Today, food wheat costs about €200 per ton, and it really seems like a magical threshold where one might say that it’s worth engaging in agriculture, doesn’t it?

I’ll make a list of things that cost more in 2024 than 12 years ago:

– Labor

– Machinery

– Spare parts

– Maintenance

– Pesticides

– Fertilizers (though not significantly)

– Purchase and rental prices of farmland

– Construction

– Fuel

So, all major inputs in agriculture cost more than they did in 2012. Let’s do a simple calculation: taking a global inflation rate of about 3% per year since 2012, and let’s see how much wheat should cost in 2024 to balance with inflation – the result is €285/ton. That’s over 40% higher than the current price, and generally, it can be said that the increase in production costs has been of the same magnitude or even greater.
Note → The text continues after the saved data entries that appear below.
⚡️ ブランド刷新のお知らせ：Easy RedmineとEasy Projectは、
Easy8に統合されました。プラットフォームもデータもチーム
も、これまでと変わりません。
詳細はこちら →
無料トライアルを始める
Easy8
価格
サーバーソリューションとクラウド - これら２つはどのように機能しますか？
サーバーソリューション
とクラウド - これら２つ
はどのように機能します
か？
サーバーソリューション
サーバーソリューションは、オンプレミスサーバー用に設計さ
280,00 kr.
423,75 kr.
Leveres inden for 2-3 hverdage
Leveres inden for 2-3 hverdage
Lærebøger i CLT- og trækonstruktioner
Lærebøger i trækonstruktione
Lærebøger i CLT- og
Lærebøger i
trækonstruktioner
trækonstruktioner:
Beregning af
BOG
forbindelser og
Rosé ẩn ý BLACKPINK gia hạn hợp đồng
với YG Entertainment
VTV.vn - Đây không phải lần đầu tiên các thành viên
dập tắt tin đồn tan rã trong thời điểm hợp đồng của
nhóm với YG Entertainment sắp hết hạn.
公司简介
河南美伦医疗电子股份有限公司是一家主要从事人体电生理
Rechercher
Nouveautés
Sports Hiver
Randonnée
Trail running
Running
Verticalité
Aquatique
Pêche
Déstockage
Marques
Experienced farmers generally have a gut feeling about what grain should cost for production to be profitable – my gut feeling suggested around €250/ton or more, but €285/ton makes you shake your head.
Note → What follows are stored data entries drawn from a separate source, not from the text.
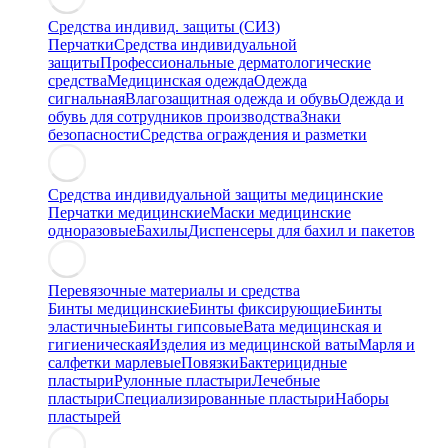
Средства индивид. защиты (СИЗ)
Перчатки
Средства индивидуальной
защиты
Профессиональные дерматологические
средства
Медицинская одежда
Одежда
сигнальная
Влагозащитная одежда и обувь
Одежда и
обувь для сотрудников производства
Знаки
безопасности
Средства ограждения и разметки
Средства индивидуальной защиты медицинские
Перчатки медицинские
Маски медицинские
одноразовые
Бахилы
Диспенсеры для бахил и пакетов
Перевязочные материалы и средства
Бинты медицинские
Бинты фиксирующие
Бинты
эластичные
Бинты гипсовые
Вата медицинская и
гигиеническая
Изделия из медицинской ваты
Марля и
салфетки марлевые
Повязки
Бактерицидные
пластыри
Рулонные пластыри
Лечебные
пластыри
Специализированные пластыри
Наборы
пластырей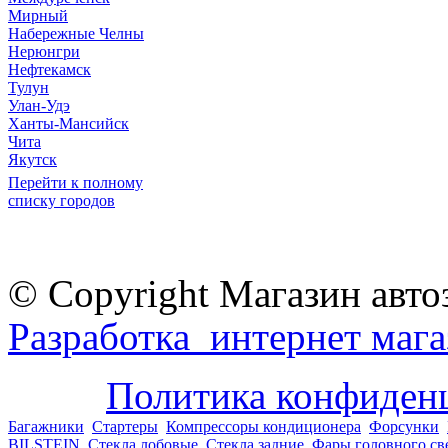
Мирный
Набережные Челны
Нерюнгри
Нефтекамск
Тулун
Улан-Удэ
Ханты-Мансийск
Чита
Якутск
Перейти к полному
списку городов
© Copyright Магазин авто
Разработка интернет мага
Политика конфиден
Багажники
Стартеры
Компрессоры кондиционера
Форсунки
BILSTEIN
Стекла лобовые
Стекла задние
Фары головного св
Of course, observers would now ask, how to solve this situation?

I can’t change the price on the stock market, so I have two options – produce more or produce cheaper, ideally both at the same time. Unfortunately, producing more is largely up to the weather.

Here I present Statistics Estonia data showing the yield of winter wheat (the main cash crop) over the years. Yields have fluctuated, but generally, we’ve remained at a similar level as in 2012. 🤦 Today, it costs €1000 per hectare to produce winter wheat, compared to €700 twelve years ago. Profitability yield today is 5 t/ha, twelve years ago it was 3.5 t/ha. Let’s compare with statistics, which yield has been easier for us to achieve over the years?!

Producing cheaper is a tempting option, but still, all farmers have some fixed costs that must be covered one way or another, and if you don’t invest in the fields at all, the yield may be so small that you end up in the red or do a disservice to your most valuable asset, the soil, which negative results you feel for years afterward.

That’s why I’m currently investing, for example, in growing cover crops, which could bring lower costs for fertilizer and make the soils more drought-resistant. Unfortunately, this is a long process, the results of which I’ll see only years later.

Many would ask in response, but don’t you receive subsidies?! True, agricultural subsidies gradually increased until 2022; in 2023, a new period of subsidies began, and restructuring and new measures brought about a 30% decrease in support for producers, so we went back to the level of 2019. The aim of subsidies is to keep grain prices at a reasonable level so that as many people as possible have access to food. Today, it can indeed be said that subsidies (lack of market panic) have kept grain prices lower, but we don’t see this reasonable price in the store. Only farmers feel the “reasonable” price, whose profit margin is now nonexistent or even negative.

Am I complaining too much? I wouldn’t want to complain 😀 Rather, it could be a small insight for someone not familiar with agriculture to understand what’s happening in our sector and why colleagues in Europe are protesting. Recently, it was suggested that the Rural Development Foundation could offer long-term loans to alleviate the shortage of working capital, but I see it as extinguishing a bonfire with juice box – if low grain prices persist, negative production will continue. A good year may help us get back to the positive side, but it doesn’t solve the long-term problem of rising production costs.